Prove,using direct arguement, the a four digit number, formed by writing down two digits, and then reversing them, is divisible by 11.

So,for example, 2112, or 3993.

Reply 1

Necro Defain

Hippysnake

Prove,using direct arguement, the a four digit number, formed by writing down two digits, and then reversing them, is divisible by 11.

So,for example, 2112, or 3993.

Let x and a represent these numbers then the number is axxa = a(10^3)+x(10^2)+x(10^1)+a = a(10^3+1)+x(10+100) jaja you get the idea :smile:

Reply 2

Hippysnake

One more- For any pair of numbers, x and y, 2(x^2 + y^2) is the sum of two squarea.

Reply 3

Necro Defain

Hippysnake

One more- For any pair of numbers, x and y, 2(x^2 + y^2) is the sum of two squarea.

Clearly 2(x^2+y^2) = 2x^2 + 2y^2 = (x*sqrt(2))^2 + (y*sqrt(2))^2 ... fairly obvious from there I think :biggrin:

Reply 4

Hippysnake

Necro Defain

Clearly 2(x^2+y^2) = 2x^2 + 2y^2 = (x*sqrt(2))^2 + (y*sqrt(2))^2 ... fairly obvious from there I think :biggrin:

Is that not it? That's the answer right?

EDIT: How can 2x^2 be written as (Root2 x X^2)? It doesn't work.

the answer is 5.

Hippysnake

Is that not it? That's the answer right?

EDIT: How can 2x^2 be written as (Root2 x X^2)? It doesn't work.

It's (root2 x X)^2, kinda hard to write that out but Idk how to use latex well

Reply 7

Hippysnake

Necro Defain

It's (root2 x X)^2, kinda hard to write that out but Idk how to use latex well

If you expand that though do you not get something completelt different? And neg to the other guy for being a ****.

Reply 8

Necro Defain

Hippysnake

If you expand that though do you not get something completelt different?
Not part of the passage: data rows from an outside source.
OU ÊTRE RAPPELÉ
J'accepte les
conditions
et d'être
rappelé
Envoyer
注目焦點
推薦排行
And neg to the other guy for being a ****.

Nope... (root(2)*x)^2 = (root(2))^2 * (x)^2 = 2x^2 :smile:

Reply 9

stevencarrwork

Any number is divisible by 11 if the 1st, 3rd, 5th digits add up to the sum of the 2nd, 4th, 6th digits etc, or the difference is a multiple of 11.
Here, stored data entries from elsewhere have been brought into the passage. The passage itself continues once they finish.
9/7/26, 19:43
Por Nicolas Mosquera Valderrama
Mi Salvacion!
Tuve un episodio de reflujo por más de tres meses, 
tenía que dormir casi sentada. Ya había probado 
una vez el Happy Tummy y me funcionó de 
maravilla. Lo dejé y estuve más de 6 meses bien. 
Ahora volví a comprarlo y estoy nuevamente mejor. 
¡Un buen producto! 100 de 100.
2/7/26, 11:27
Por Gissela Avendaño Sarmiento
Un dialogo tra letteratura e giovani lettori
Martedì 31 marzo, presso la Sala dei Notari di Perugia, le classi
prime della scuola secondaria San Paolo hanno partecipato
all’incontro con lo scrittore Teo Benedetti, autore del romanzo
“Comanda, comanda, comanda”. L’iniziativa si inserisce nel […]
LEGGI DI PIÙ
Ie 15323 is divisible by 11 because 1+3+3 = 5+2

Obviously the rule can be extended to any size integer.

Reply 10

stevencarrwork

Hippysnake

One more- For any pair of numbers, x and y, 2(x^2 + y^2) is the sum of two squarea.

So for 1 and 1, 4 is the sum of two squares?

I think they have to be different numbers.

I usually stick in a pair of numbers to see if I can see a pattern.

3 and 2 gives us 26, which is 5^2 + 1^2. There is a pattern there.

Reply 11

meatball893

Necro Defain

Clearly 2(x^2+y^2) = 2x^2 + 2y^2 = (x*sqrt(2))^2 + (y*sqrt(2))^2 ... fairly obvious from there I think :biggrin:

A square is usually a square of an integer...

OP:
I wish I could be more help, but I can't without giving it away. Just experiment writing 2(x²+y²) in different ways.

Reply 12

Hippysnake

meatball893

A square is usually a square of an integer...

OP:
I wish I could be more help, but I can't without giving it away. Just experiment writing 2(x²+y²) in different ways.

Don't have a clue....